Lines that contain "necessary" are to be copied from the material, every one of them.

:::

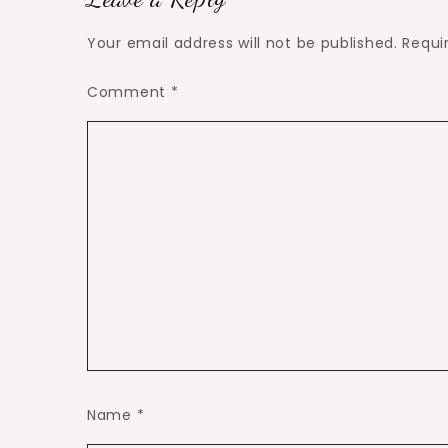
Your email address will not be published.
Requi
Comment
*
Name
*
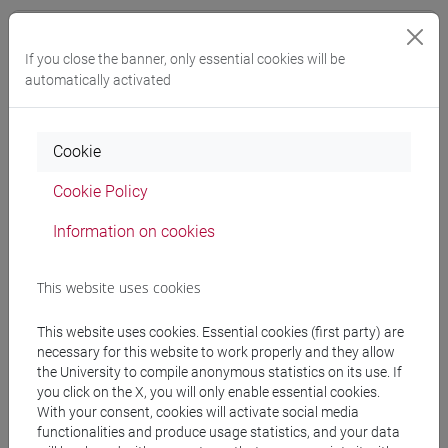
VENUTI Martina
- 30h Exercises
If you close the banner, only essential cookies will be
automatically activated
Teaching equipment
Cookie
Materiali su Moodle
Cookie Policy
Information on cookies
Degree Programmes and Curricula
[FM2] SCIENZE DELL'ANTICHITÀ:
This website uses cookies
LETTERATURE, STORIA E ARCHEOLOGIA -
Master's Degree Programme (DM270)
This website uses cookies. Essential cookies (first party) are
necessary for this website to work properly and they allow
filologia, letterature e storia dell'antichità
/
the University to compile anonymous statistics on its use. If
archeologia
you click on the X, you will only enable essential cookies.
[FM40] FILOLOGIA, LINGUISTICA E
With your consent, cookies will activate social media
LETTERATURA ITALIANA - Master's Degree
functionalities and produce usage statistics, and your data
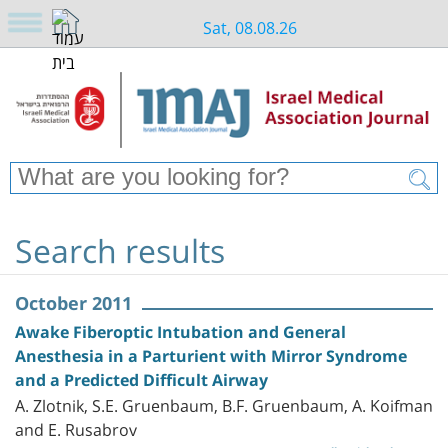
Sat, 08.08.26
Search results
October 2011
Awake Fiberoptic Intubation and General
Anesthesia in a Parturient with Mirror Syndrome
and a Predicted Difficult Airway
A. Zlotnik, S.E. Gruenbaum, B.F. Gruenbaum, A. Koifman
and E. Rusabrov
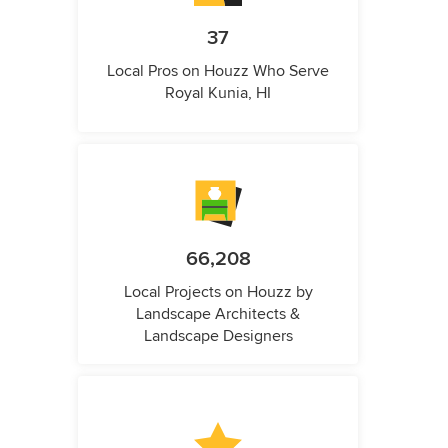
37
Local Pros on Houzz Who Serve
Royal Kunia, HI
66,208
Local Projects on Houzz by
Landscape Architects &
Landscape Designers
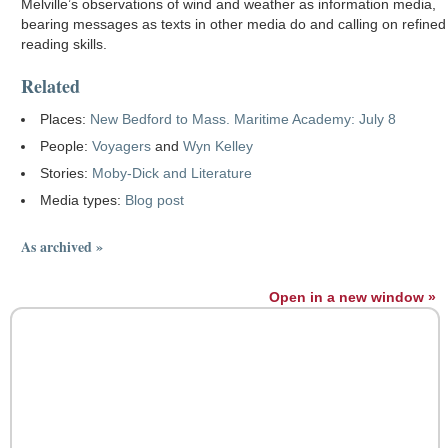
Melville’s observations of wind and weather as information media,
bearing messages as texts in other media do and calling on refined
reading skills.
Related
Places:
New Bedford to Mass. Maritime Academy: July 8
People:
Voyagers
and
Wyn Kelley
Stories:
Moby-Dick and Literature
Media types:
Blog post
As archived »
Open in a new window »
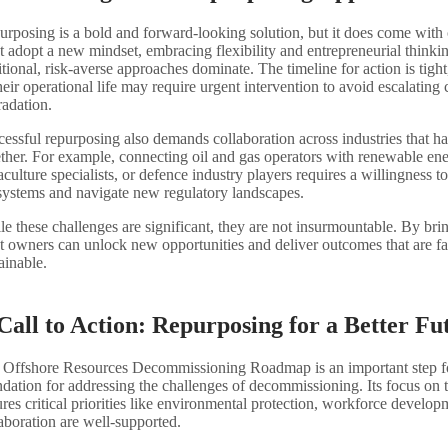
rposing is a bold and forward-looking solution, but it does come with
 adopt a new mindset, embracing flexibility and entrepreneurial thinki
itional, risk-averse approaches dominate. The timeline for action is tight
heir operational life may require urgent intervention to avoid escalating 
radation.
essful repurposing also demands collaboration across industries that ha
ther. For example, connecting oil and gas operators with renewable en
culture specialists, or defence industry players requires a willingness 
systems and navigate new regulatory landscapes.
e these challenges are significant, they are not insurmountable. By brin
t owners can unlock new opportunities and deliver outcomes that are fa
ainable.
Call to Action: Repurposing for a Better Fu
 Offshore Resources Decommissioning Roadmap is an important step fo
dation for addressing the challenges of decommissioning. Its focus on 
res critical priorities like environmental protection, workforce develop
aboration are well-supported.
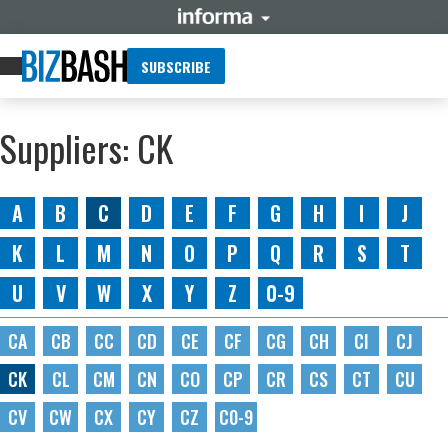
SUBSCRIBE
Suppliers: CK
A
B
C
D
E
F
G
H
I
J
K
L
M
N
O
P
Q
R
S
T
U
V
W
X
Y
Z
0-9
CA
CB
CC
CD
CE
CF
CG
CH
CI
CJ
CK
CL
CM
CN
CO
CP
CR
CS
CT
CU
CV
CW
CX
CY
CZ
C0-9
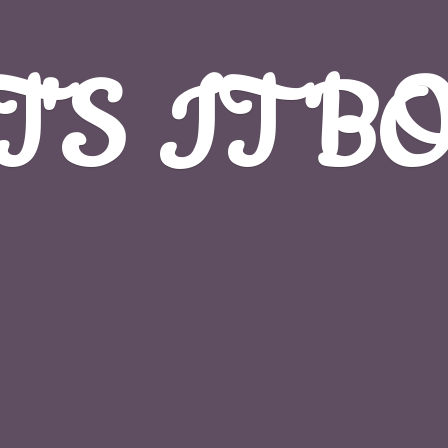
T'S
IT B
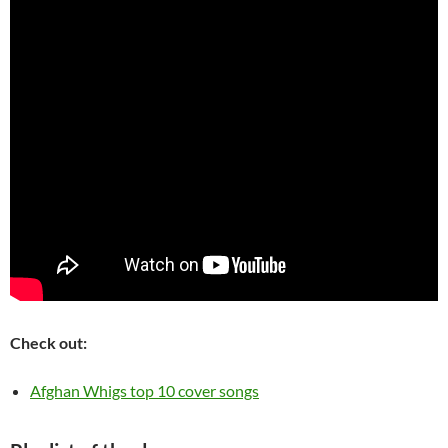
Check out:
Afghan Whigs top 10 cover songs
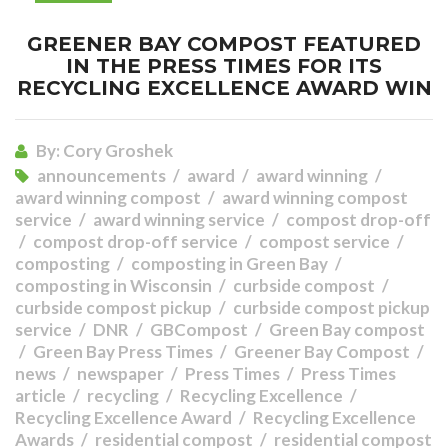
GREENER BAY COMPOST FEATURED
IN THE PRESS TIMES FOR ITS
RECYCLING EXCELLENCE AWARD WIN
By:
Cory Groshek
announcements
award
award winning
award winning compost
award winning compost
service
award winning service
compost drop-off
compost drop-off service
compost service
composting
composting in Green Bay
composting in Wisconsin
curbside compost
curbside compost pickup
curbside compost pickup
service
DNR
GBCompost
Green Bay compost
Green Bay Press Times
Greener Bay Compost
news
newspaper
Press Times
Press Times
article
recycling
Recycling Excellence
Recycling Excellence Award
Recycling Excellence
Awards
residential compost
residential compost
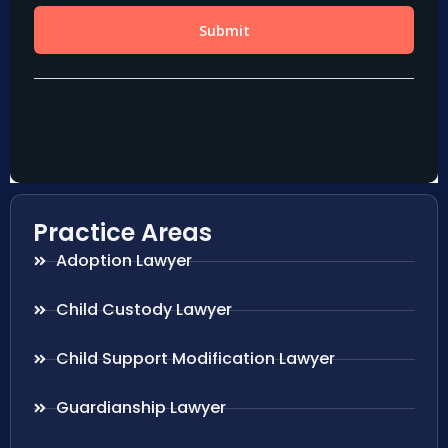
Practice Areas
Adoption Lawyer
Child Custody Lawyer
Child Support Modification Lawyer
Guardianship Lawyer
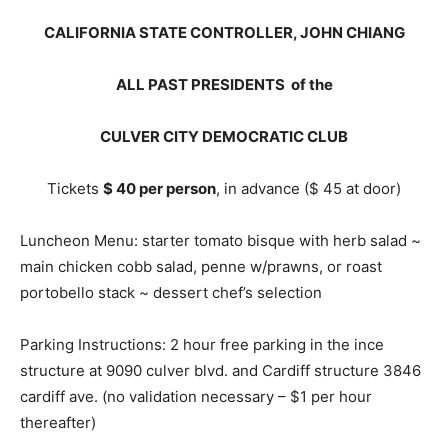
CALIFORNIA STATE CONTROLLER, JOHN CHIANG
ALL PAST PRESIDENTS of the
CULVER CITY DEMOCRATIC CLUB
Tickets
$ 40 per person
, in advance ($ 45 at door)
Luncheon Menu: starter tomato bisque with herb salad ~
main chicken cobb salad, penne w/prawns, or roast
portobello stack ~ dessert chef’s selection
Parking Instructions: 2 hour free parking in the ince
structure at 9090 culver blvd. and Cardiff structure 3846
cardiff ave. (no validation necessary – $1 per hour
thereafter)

:::

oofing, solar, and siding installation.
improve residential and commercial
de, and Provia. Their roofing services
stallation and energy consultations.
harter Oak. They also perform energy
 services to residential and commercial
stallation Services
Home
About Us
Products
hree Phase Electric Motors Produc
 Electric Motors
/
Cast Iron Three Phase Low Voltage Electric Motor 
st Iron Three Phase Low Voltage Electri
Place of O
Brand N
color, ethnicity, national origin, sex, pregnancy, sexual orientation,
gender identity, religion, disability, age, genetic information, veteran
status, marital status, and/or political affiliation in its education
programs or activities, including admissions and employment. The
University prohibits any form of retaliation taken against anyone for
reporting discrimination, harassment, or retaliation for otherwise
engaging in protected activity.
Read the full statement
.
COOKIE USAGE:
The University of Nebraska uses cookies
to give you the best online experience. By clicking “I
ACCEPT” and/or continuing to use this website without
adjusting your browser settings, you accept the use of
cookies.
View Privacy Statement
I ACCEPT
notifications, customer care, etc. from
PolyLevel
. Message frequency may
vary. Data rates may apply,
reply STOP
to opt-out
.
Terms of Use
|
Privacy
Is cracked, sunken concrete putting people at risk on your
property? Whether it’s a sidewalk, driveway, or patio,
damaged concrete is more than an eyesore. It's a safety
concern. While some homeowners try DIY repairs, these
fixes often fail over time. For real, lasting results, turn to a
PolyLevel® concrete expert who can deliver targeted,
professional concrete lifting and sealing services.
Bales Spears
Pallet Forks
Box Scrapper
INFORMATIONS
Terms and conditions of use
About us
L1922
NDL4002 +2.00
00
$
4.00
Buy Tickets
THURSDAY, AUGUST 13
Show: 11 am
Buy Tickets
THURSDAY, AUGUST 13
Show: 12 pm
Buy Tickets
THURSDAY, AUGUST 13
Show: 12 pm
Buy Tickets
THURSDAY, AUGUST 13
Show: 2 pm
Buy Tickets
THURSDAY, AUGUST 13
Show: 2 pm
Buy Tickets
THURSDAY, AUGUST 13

:::

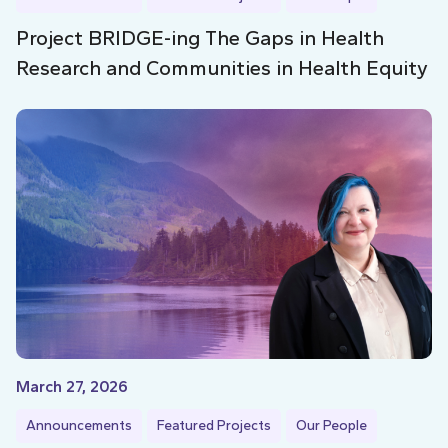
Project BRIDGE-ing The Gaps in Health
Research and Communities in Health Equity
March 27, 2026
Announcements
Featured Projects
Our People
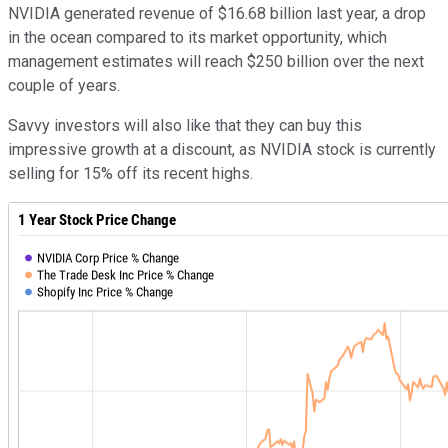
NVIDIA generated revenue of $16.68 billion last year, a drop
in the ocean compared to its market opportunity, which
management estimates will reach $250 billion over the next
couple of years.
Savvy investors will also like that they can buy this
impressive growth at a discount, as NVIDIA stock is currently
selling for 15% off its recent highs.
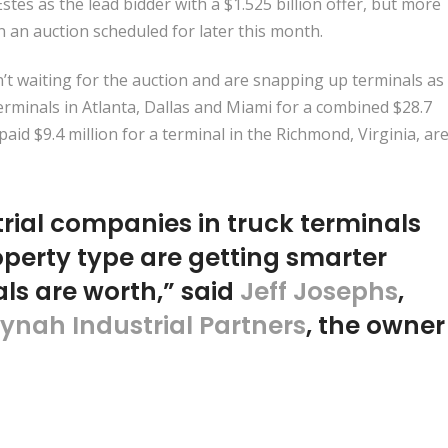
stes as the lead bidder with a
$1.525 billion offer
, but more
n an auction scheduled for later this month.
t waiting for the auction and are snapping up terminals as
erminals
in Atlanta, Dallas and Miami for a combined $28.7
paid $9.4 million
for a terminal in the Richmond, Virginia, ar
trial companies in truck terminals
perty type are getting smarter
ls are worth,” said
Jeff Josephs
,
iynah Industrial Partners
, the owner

:::

> [Task output]:
necessary for this website to work properly and they allow
cardiff ave. (no validation necessary – $1 per hour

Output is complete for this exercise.